Well just to update this... got the curtains back last friday.. lining still pink and colours still washed out.. i outlined my position to the laundrette.. that they were damaged beyond use.. and how i'd be looking for a refund on the dry cleaning bill and a contribution towards new curtains.. He seemed very flipant about the whole thing.. didnt even want to debate it with me.. said oh that would be up to the cleaner.. and if i wanted to go to smalll claims etc.. that he would just be passing it onto the cleaner.. i told him i had spoke to the consumer association and how they had told me that my contract was with him as i had paid him for the service.. which again he didnt seem to bothered about.. he reckoned the dry cleaner would have cleaned them the same way he does all curtains and maintained the material was faulty line... 

anyway i took my curtains home.. they are in the shed now as they smell so 'chemical' that they would actually make you sick and they caused my hands to break out in a rash from handling them.. the laundrette says the smell is the 'pert' used by the cleaners for all materials.. but to me... its a really strong powder type smell.. 

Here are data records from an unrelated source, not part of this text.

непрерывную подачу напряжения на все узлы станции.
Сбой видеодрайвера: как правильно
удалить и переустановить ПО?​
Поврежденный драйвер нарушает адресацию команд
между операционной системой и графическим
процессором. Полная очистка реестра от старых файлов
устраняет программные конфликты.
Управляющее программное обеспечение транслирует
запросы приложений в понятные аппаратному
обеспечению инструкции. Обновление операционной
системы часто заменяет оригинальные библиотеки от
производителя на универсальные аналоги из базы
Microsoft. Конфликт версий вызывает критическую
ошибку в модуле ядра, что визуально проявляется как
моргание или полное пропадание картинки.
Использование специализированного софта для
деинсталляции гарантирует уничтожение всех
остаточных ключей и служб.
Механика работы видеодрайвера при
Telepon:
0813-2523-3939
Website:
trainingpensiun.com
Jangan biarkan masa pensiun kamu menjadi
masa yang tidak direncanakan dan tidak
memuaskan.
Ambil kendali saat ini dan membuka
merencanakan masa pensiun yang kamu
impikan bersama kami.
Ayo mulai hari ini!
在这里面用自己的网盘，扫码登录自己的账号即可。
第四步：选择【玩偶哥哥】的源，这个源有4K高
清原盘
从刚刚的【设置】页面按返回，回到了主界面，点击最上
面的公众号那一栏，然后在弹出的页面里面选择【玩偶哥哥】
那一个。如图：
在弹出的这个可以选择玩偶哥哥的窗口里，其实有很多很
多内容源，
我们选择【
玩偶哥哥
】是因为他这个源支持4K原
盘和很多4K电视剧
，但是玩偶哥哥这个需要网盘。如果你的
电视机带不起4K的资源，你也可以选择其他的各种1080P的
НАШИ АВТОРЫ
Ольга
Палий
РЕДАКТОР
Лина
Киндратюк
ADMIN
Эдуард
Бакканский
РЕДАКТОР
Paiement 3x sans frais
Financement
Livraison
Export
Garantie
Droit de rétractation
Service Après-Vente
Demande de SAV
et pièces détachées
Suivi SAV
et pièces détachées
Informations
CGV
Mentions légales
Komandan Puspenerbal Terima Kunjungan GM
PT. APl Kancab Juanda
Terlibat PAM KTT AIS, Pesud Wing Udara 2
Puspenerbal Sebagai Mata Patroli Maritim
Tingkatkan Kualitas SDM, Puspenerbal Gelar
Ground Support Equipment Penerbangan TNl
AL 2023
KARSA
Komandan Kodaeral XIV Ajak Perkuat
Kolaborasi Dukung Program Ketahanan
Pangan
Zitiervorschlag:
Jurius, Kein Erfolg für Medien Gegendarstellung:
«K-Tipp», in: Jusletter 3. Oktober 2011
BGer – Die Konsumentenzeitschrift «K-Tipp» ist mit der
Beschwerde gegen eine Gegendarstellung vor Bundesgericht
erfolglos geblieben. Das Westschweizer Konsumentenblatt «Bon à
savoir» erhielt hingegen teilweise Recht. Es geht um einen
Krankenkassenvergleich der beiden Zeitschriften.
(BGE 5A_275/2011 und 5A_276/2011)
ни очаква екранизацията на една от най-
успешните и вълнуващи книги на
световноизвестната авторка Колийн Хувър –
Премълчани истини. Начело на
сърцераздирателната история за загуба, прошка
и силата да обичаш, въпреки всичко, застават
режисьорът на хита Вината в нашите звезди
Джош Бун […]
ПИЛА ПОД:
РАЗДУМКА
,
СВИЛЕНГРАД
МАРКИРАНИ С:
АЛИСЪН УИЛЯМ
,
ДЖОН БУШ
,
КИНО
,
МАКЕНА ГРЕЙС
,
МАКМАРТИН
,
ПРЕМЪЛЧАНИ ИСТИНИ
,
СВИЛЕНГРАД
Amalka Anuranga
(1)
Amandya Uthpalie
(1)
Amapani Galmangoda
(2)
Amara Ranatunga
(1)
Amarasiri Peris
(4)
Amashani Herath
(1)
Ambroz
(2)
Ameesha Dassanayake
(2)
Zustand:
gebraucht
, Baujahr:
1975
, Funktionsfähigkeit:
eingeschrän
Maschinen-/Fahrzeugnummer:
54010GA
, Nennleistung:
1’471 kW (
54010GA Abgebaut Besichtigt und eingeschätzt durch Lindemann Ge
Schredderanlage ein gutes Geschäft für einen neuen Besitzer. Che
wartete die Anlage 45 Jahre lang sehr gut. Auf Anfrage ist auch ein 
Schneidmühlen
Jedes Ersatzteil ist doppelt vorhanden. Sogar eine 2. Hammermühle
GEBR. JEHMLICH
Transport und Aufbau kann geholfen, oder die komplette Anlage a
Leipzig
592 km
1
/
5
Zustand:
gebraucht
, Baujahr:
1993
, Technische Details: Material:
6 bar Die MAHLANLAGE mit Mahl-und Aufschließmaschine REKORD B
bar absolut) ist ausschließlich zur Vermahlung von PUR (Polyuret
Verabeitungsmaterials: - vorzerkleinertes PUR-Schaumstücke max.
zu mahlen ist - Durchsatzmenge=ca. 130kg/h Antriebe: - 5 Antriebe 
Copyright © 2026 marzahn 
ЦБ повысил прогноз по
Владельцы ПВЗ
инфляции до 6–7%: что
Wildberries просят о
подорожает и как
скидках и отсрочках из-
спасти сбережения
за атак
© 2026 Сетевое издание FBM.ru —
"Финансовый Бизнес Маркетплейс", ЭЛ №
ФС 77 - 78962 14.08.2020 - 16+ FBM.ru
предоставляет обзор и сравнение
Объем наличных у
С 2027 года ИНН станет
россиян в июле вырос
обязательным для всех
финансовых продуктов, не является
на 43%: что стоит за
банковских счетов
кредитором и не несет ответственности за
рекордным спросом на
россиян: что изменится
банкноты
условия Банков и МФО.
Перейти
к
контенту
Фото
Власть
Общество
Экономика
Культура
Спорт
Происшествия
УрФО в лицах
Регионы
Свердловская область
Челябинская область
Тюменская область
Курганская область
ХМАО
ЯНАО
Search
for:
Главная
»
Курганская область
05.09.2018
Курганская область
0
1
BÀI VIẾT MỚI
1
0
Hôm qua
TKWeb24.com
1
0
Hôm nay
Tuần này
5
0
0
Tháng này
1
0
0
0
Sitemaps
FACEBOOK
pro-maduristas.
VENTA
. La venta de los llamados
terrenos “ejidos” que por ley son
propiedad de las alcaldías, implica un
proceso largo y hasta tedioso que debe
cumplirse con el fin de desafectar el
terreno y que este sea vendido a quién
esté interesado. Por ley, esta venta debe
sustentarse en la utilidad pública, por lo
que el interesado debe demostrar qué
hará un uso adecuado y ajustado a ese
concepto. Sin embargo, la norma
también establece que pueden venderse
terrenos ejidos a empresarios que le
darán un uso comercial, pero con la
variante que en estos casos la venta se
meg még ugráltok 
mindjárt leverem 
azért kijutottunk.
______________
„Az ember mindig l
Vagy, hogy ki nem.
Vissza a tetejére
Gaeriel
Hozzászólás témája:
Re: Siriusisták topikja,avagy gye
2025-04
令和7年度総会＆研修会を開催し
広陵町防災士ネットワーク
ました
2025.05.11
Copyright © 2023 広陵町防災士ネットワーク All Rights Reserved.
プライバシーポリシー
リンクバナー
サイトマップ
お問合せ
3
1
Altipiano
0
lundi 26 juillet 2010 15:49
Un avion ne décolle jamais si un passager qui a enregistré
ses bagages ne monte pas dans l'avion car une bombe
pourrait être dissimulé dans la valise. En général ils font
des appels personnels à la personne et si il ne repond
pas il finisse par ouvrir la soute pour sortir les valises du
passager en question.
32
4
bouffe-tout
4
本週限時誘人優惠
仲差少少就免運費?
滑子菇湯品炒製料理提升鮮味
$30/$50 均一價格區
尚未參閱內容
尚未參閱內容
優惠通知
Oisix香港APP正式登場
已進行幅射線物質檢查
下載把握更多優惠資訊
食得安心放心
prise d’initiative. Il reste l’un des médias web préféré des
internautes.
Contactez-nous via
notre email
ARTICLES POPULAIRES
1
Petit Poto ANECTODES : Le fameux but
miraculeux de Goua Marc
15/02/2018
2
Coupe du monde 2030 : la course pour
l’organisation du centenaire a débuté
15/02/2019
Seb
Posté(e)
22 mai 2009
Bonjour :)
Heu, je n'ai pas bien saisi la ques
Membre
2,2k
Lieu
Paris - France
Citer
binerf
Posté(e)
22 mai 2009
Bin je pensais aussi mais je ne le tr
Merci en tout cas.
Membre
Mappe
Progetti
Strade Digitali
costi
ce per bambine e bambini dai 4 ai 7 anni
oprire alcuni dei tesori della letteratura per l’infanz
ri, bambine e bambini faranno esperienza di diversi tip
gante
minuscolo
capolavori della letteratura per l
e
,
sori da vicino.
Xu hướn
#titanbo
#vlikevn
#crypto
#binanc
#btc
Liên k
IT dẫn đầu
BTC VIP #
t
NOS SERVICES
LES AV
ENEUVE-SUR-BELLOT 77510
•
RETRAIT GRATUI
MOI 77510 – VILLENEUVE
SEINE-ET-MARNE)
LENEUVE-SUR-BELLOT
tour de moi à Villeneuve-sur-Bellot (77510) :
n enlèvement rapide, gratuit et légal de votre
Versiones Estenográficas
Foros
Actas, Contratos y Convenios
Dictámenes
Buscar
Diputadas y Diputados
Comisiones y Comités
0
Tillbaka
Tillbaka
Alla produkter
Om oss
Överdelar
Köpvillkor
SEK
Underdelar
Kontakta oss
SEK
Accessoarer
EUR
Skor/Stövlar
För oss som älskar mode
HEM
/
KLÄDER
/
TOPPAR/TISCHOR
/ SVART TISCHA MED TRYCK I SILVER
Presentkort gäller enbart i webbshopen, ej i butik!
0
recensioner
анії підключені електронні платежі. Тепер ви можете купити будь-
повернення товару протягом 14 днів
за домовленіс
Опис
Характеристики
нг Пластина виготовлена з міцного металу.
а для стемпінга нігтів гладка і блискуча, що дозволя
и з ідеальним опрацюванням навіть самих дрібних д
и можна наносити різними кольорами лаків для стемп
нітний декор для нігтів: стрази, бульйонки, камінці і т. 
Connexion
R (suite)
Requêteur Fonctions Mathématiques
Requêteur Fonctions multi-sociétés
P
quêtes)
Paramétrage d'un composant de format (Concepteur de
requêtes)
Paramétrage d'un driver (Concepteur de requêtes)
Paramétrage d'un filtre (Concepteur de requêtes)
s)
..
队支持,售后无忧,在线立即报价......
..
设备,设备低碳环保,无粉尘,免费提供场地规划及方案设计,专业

so on Tuesday i wrote my letter as advised by the consumer agency.. i outlined our position and asked for a refund of the dry cleaning bill and a contribution towards our new curtains.. the new curtains cost 179 euro per pair.. but i thought we'd be reasonable and ask them to cover just the cost of 1 pair.. I sent the letter by registered post and asked if they could respond within 10 working days and if not that I would be bringing the matter to the small claims court for resolution there. 

I guess we'll see what comes of it.. I dont mind going through the process

Thanks for your help and I'll let you know if anything comes of it. 

Not sure what will come with it to be honest.


----------



## NHG (29 Oct 2009)

*Re: curtains damged by dry cleaners.. what can i expect?*

I would like to have my handmade interlined curtains drycleaned, so after following this thread asked our local drycleaner about them and he asked if he could come to the house to have a look at the curtains first, which he did last night.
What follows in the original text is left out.